Please, check if the following passage is grammatically correct. Thanks!
And indeed, the process of radicalization was quite felt in the streets. At first, the public demanded that not only the president, but also his government would resign since it symbolized his tyranny. On the other hand, the military wanted the government to continue, but, under the pressure from the masses and out of a desire to please the public, the military replaced the government and dissolved the parliaments which had been elected at the time of the president. Later on, again under pressure from the masses, former regime officials were persecuted, taken to interrogations and then to the prison. Although one can understand the urge to get even with former regime officials for crimes involving corruption, no doubt that sacrificing those people was, primarily, meant to satisfy the angry masses. Comparison to ancient Rome is unavoidable, since such a move is reminiscent of hurling the victims into the arena to fight beasts or each other until death, with the Roman crowd cheering and shouting.

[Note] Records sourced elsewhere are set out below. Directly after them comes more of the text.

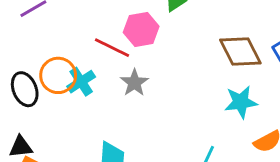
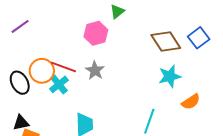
red line: (112, 48) -> (64, 67), moved
cyan cross: (81, 82) -> (59, 84), moved

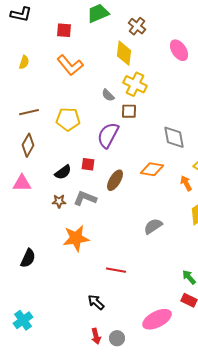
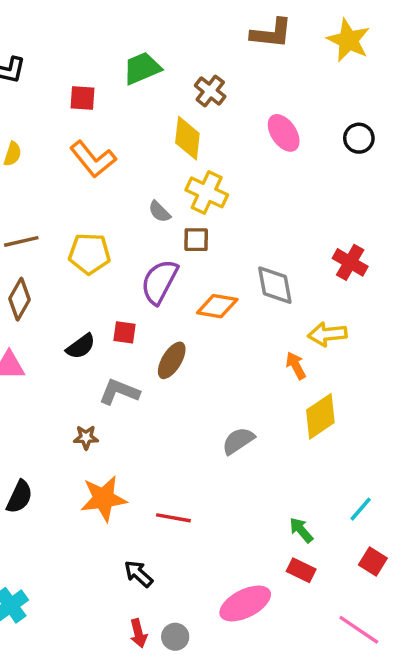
orange diamond: (152, 169) -> (217, 306), moved
brown star: (59, 201) -> (86, 437), moved
orange star: (76, 238) -> (103, 499), moved

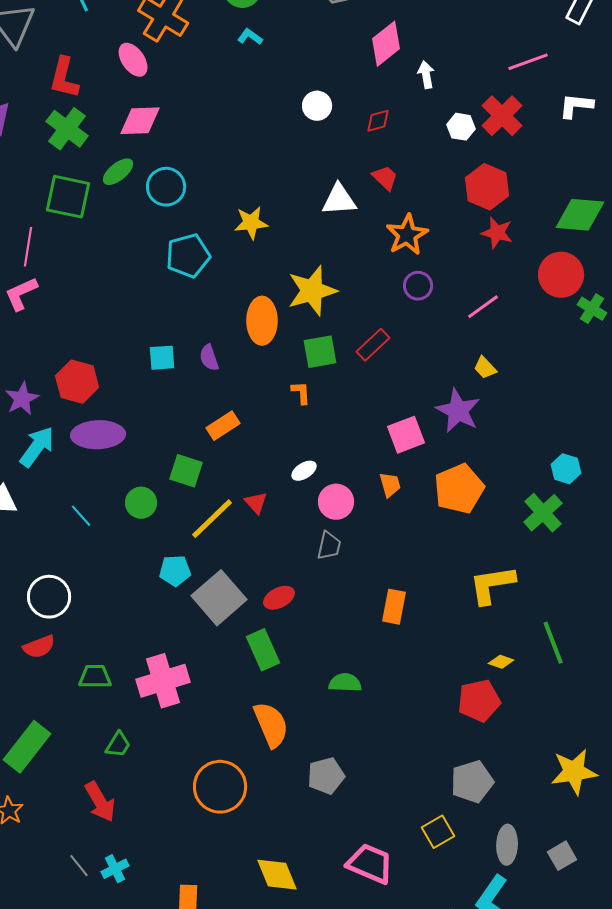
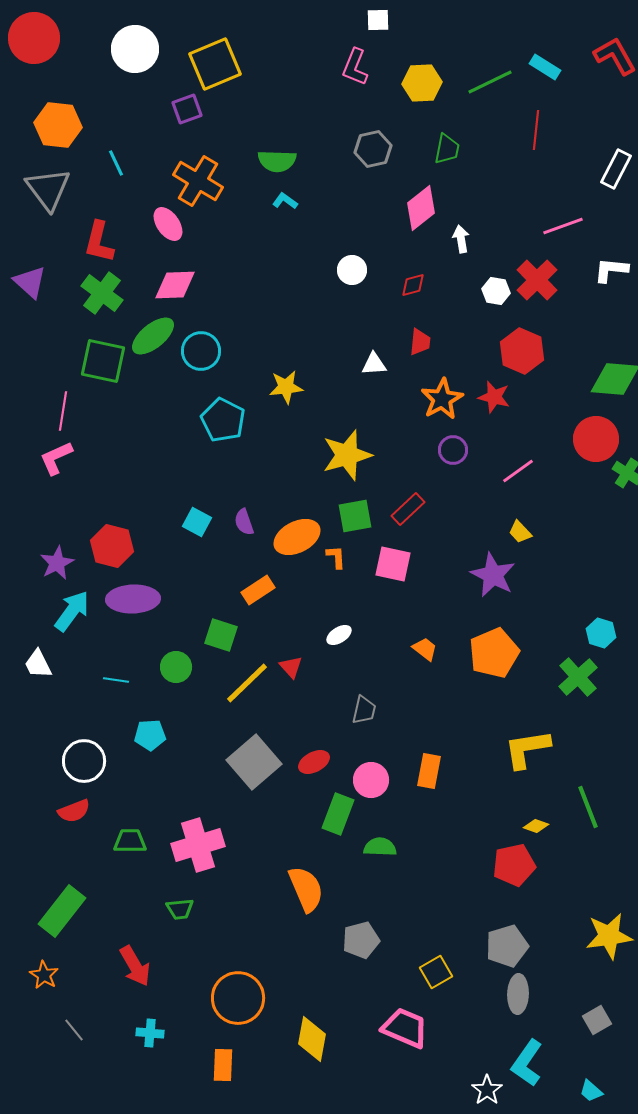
green ellipse: (118, 172) -> (153, 336), size x1.4
red trapezoid: (385, 178) -> (420, 342), turned 52
white triangle: (339, 200) -> (374, 364), size x0.7
red star: (497, 233) -> (494, 397), moved
cyan pentagon: (188, 256) -> (223, 420), turned -30
orange ellipse: (262, 321) -> (297, 537), moved, turned 63
cyan square: (162, 358) -> (197, 522), turned 32
pink square: (406, 435) -> (393, 564), moved, turned 33
orange trapezoid: (390, 485) -> (425, 649), turned -36
pink circle: (336, 502) -> (371, 780), moved
cyan line: (81, 516) -> (116, 680), turned -40
cyan pentagon: (175, 571) -> (150, 735), moved
green rectangle: (263, 650) -> (338, 814), moved, turned 45
green trapezoid: (118, 745) -> (180, 909), moved, turned 52
orange circle: (220, 787) -> (238, 998), moved
yellow square: (438, 832) -> (436, 972), moved
gray ellipse: (507, 845) -> (518, 994), moved
gray line: (79, 866) -> (74, 1030), moved
cyan cross: (115, 869) -> (150, 1033), turned 32
yellow diamond: (277, 875) -> (312, 1039), turned 33

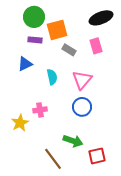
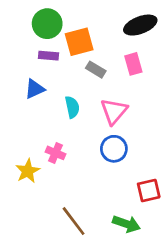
pink cross: (40, 110) -> (55, 153), turned 32
green arrow: (73, 141) -> (126, 224), moved
red square: (97, 156) -> (149, 190), moved

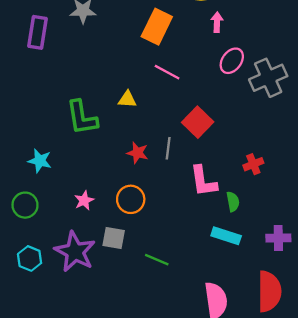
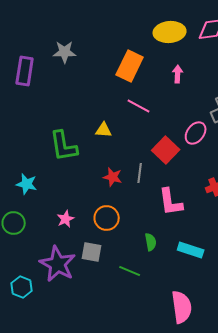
pink arrow: (217, 22) -> (178, 74), moved
pink ellipse: (232, 61) -> (196, 133), moved
green semicircle: (233, 202) -> (151, 242), moved
cyan hexagon: (30, 258) -> (22, 287), moved

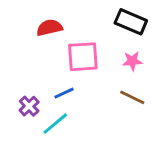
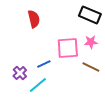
red semicircle: (49, 28) -> (34, 19), turned 90
pink square: (83, 57) -> (68, 48), moved

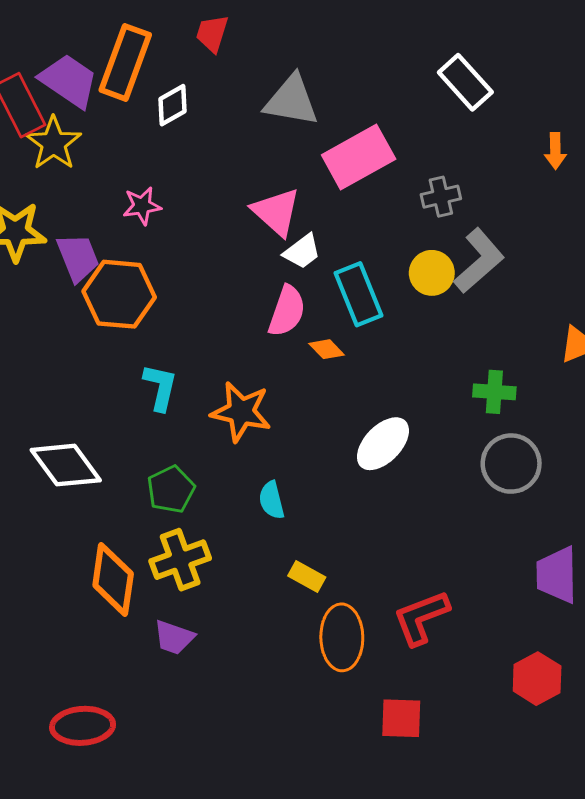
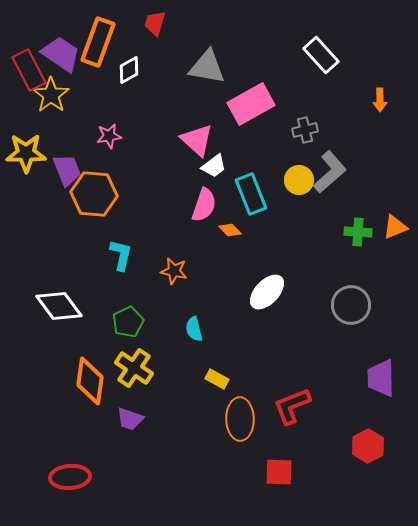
green cross: (494, 392) -> (358, 232), moved
orange star: (241, 412) -> (174, 271), size x0.7
yellow cross: (180, 560) -> (134, 368), turned -36

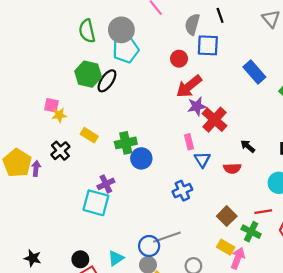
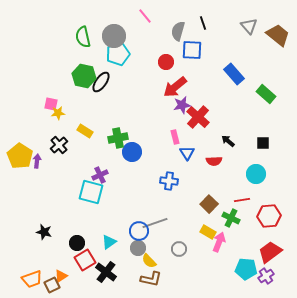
blue cross: (182, 191) -> (169, 181), turned 30
black star: (33, 258) -> (44, 232), moved

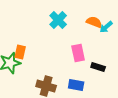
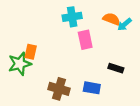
cyan cross: (58, 20) -> (72, 17), turned 36
pink rectangle: (78, 53) -> (85, 40), moved

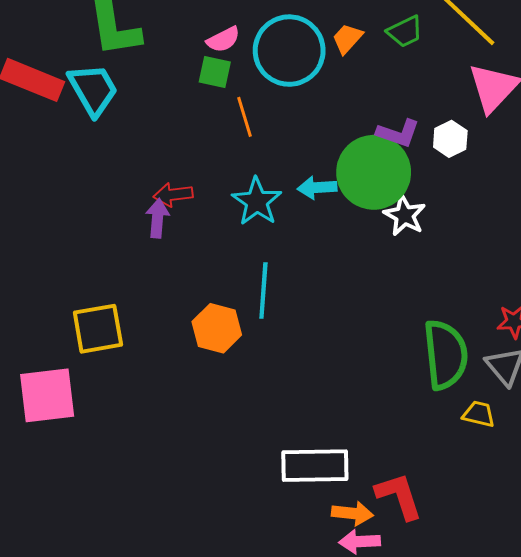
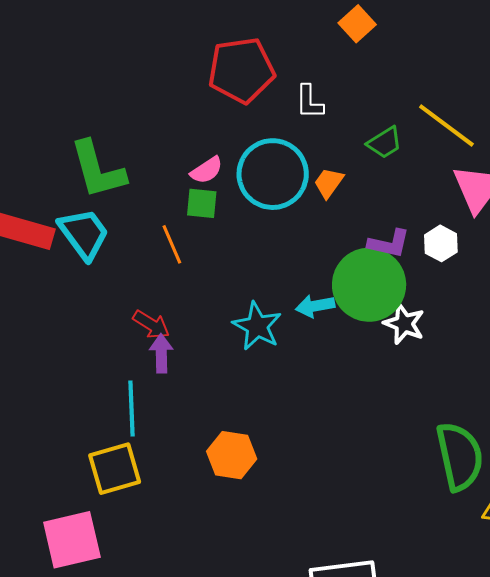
orange trapezoid: (347, 38) -> (329, 183), moved
orange line: (244, 117) -> (172, 244), moved
red arrow: (173, 195) -> (151, 324), moved, turned -135
cyan line: (263, 291) -> (131, 409), moved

I partially support Gillnetter's post.
When I mark students' work I am careful not to write "sentence too long", as I did in my first year as a TA. What student will get out of such comment is the message that they need to write short sentences.
Long sentences are fine if the writer can control them -- through correct word choices and through elegant structure. But, before a student can do this, as it takes a lot of practice, they should practice with shorter sentences. As their writing becomes more assured, they can even attempt sentences of Dickensian proportions.
All of this is to say that to be effective, sentence length should alternate between short and long. If a student handed in an essay with a bunch of 0.5-1 line sentences, I'd assume they're an EFL student, deduct marks, and tell them to consult a writing center for help.